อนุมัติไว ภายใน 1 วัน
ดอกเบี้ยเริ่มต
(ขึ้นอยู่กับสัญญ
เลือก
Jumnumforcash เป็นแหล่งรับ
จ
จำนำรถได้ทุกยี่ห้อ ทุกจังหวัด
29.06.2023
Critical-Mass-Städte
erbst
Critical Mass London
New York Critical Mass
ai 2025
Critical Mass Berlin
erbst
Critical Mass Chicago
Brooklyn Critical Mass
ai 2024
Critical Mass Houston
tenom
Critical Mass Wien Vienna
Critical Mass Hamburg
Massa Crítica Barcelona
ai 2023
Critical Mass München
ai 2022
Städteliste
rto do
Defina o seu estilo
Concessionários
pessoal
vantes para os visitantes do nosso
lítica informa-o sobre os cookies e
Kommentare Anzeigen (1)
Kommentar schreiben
--
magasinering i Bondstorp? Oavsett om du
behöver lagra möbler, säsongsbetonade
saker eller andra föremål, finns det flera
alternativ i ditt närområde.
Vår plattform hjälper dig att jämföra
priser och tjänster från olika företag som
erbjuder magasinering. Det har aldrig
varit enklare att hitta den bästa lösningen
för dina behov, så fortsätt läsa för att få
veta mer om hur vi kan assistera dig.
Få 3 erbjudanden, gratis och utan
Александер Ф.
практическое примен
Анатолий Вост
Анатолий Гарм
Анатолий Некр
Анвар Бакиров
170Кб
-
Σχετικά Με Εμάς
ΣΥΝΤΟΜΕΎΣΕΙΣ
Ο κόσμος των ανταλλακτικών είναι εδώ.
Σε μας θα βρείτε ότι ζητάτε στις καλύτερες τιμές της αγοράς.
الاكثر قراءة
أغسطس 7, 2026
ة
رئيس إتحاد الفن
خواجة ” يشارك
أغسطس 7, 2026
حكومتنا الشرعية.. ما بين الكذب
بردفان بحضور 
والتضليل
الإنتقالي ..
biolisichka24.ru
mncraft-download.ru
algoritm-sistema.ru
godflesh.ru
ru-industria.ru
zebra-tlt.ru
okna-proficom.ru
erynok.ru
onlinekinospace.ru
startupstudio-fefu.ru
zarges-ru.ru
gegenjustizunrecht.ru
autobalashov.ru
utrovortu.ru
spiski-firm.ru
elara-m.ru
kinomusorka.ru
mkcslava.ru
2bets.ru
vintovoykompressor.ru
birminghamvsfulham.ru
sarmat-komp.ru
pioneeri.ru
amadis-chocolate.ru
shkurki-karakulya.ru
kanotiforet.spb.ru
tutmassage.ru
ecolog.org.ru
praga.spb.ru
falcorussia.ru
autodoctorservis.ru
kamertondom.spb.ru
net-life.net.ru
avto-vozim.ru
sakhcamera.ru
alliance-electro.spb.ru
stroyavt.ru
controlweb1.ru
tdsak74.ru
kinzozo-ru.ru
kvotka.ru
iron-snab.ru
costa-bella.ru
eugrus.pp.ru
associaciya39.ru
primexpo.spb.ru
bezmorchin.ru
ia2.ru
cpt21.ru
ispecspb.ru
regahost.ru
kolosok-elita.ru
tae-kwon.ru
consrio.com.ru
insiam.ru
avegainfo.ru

### Description of the task
Return every line from the records above that holds the word "Анатолий".

### Written response
Анатолий Вост
Анатолий Гарм
Анатолий Некр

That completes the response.